--- RAW DATA ---
▬▬▬▬▬▬

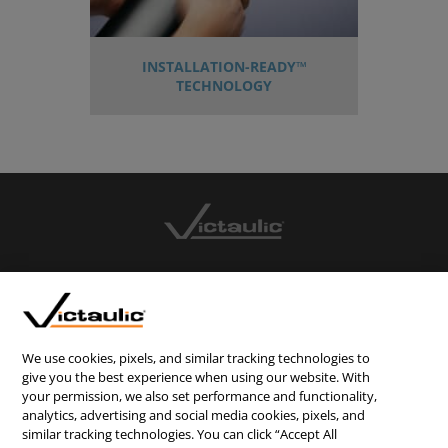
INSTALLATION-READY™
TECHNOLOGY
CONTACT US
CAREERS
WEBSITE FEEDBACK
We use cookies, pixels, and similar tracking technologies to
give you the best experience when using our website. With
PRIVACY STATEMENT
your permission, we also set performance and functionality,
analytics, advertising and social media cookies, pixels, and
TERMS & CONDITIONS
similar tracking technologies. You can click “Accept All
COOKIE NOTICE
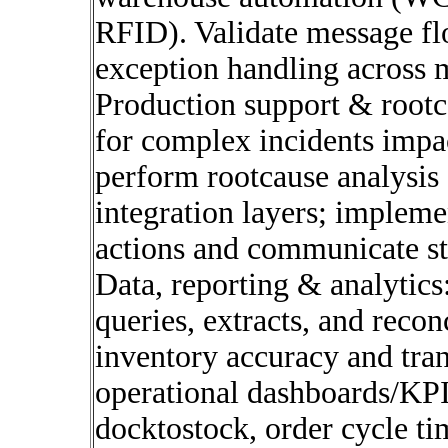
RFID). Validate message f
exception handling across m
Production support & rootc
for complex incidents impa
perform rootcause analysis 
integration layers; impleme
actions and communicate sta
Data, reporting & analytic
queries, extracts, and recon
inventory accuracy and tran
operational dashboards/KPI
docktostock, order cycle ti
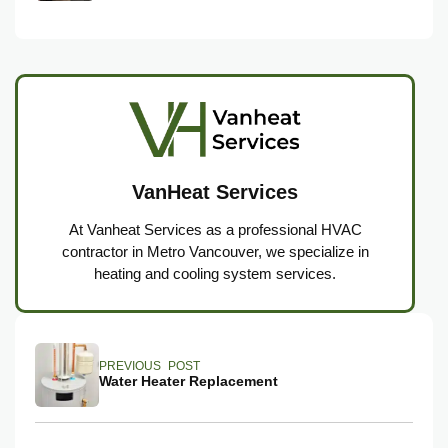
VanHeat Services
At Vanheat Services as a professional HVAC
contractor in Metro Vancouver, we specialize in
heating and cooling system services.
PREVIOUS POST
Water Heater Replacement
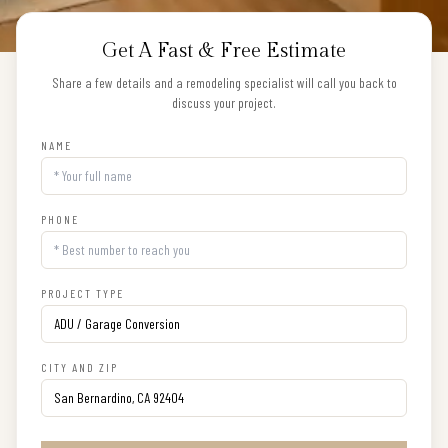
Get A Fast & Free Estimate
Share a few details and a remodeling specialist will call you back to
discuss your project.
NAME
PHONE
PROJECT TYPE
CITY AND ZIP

▬▬▬▬▬▬

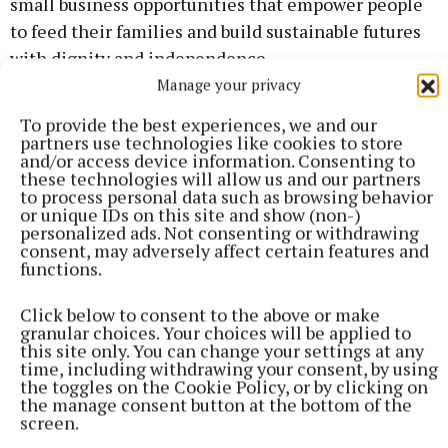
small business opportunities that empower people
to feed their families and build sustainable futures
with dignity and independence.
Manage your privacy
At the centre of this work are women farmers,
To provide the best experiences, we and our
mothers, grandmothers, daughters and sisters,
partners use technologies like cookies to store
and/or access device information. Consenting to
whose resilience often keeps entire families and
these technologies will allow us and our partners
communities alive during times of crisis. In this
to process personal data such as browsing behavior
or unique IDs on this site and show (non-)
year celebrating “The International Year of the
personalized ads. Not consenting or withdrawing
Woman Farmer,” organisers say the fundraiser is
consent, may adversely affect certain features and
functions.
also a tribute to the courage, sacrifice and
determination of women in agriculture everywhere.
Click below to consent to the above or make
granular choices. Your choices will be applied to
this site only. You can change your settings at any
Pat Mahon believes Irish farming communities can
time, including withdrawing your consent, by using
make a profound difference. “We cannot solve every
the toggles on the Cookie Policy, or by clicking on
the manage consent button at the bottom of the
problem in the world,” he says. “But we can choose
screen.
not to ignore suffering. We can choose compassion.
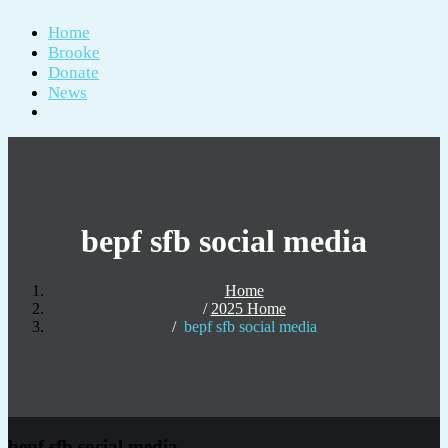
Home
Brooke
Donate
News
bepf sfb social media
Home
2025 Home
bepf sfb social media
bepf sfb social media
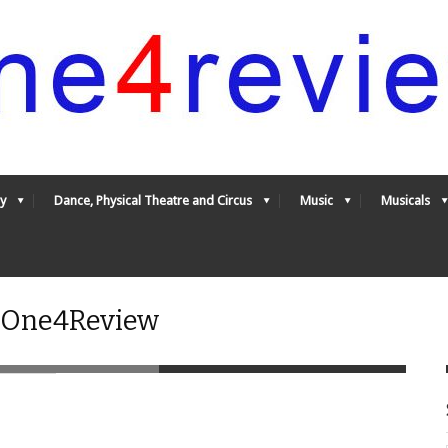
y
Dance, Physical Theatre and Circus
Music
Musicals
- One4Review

▬▬▬▬▬▬

--- ABOUT THIS TASK ---
Your reply should hold nothing but the lines above, from the one containing "Production support & rootc" to the one containing "Water Heater Replacement", reproduced exactly minus the pictures.

--- PROBLEM SOLUTION ---
Production support & rootc
for complex incidents impa
perform rootcause analysis 
integration layers; impleme
actions and communicate sta
Data, reporting & analytic
queries, extracts, and recon
inventory accuracy and tran
operational dashboards/KPI
docktostock, order cycle ti
VanHeat Services
At Vanheat Services as a professional HVAC
contractor in Metro Vancouver, we specialize in
heating and cooling system services.
PREVIOUS POST
Water Heater Replacement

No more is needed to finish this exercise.